Al primo ambito appartiene lo studio di Paolo Desideri (Manzoni e la storia romana: un momento di (s)fortuna dell’Antico nella cultura italiana), che mostra luci e ombre del rapporto tra Manzoni e la storia romana. Dedicato alla fortuna di modelli politici è il saggio di Luca Fezzi (Suggestioni politiche della res publica: il “neoromanesimo”), che rileva come alcuni intellettuali (Millar, Constant, Pocock, Pettit, Viroli) abbiano nuovamente preso a guardare alla res publica romana come a un modello.
Sanno cercare, con molta efficacia, le sorti del classico in luoghi letterari insoliti Giusto Picone (Le sfide del cambiamento: dalle monografie sallustiane al Ciclo delle fondazioni di Asimov) e Patrizia Resta (Nel passato e nel futuro: sistemi di pensiero e modalità di trasmissione nel racconto di Cola Pesce), la cui analisi entra nell’affascinante spazio di indagine del folklore italiano.
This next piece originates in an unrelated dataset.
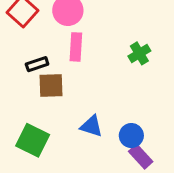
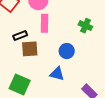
green cross: (139, 53) -> (85, 26), turned -32
blue circle: (131, 136) -> (67, 51), moved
Ugualmente suggestivo è lo studio di Daria Gigli (Gli dei in esilio: evoluzione di un mitologema dalla Grecia a Heinrich Heine), che segue le peregrinazioni degli sconfitti dei olimpici in seguito all’affermazione del cristianesimo, fino a ritrovarli, esuli e cenciosi, nelle pagine di Heine e Borges.
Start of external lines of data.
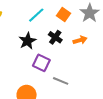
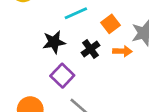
orange arrow: (80, 40) -> (122, 51), moved

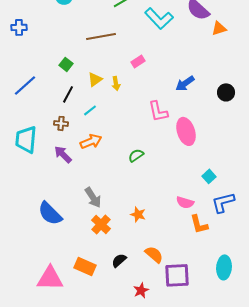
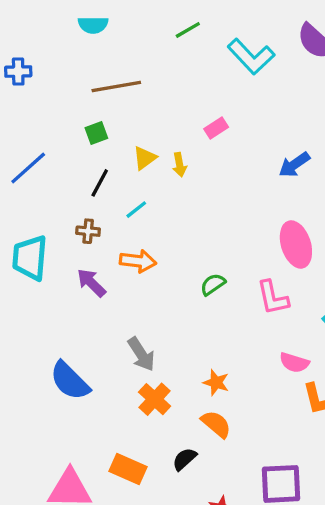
brown line: (101, 36) -> (116, 86), moved
green square: (66, 64) -> (96, 133), turned 32
pink L-shape: (158, 111) -> (273, 298), moved
orange arrow: (91, 141) -> (138, 261), turned 30
orange semicircle: (154, 254) -> (216, 424), moved

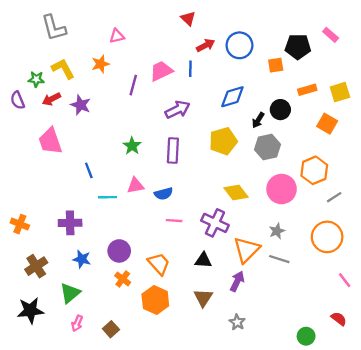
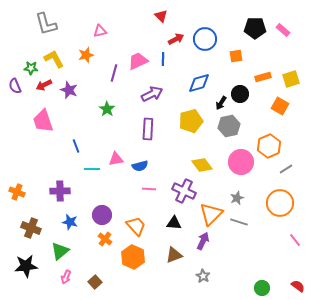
black pentagon: (298, 46) -> (255, 28), moved
green star: (132, 146) -> (107, 109), moved
brown cross: (36, 266) -> (31, 228), turned -36
brown triangle: (203, 298) -> (174, 255), turned 36
red semicircle: (339, 319) -> (298, 286), moved

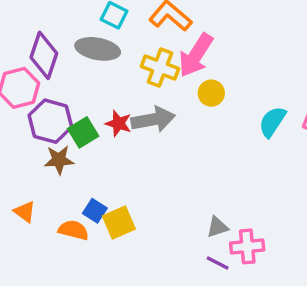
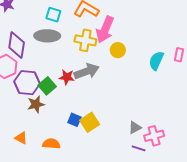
blue square: (95, 211) -> (74, 120), moved
yellow square: (119, 222) -> (90, 122), moved

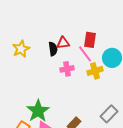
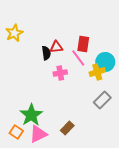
yellow star: (21, 49) -> (14, 33), moved
yellow cross: (95, 71) -> (97, 72), moved
gray rectangle: (109, 114) -> (102, 100), moved

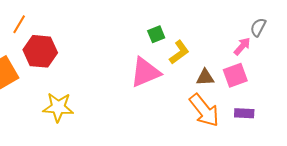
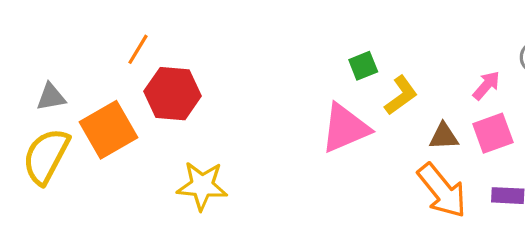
pink arrow: (242, 46) -> (486, 85), moved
Alla parte più spiccatamente didattica pertengono due contributi, significativamente basati su due realtà, l’Italia e gli Stati Uniti, spesso sentite come piuttosto diverse in termini di istruzione. Andrea Balbo (Cicerone nella scuola italiana: breve storia di una presenza forte) mostra l'evoluzione del ruolo di Cicerone all’interno dei programmi liceali italiani, rilevando come l’autore sia stato via via proposto a classi sempre più avanzate e con progressiva riduzione della lettura delle opere filosofiche. Un’ottima panoramica della situazione statunitense è fornita da Robert Proctor (Le arti liberali ciceroniane e il dibattito sulle “liberal arts” nella scuola americana contemporanea), che illustra come il concetto ciceroniano di arti liberali continui a permeare lo spirito dei liberal arts colleges statunitensi, i cui statuti originari prevedono l’offerta di una formazione non tecnico-utilitaristica, ma fortemente orientata verso le discipline umanistiche.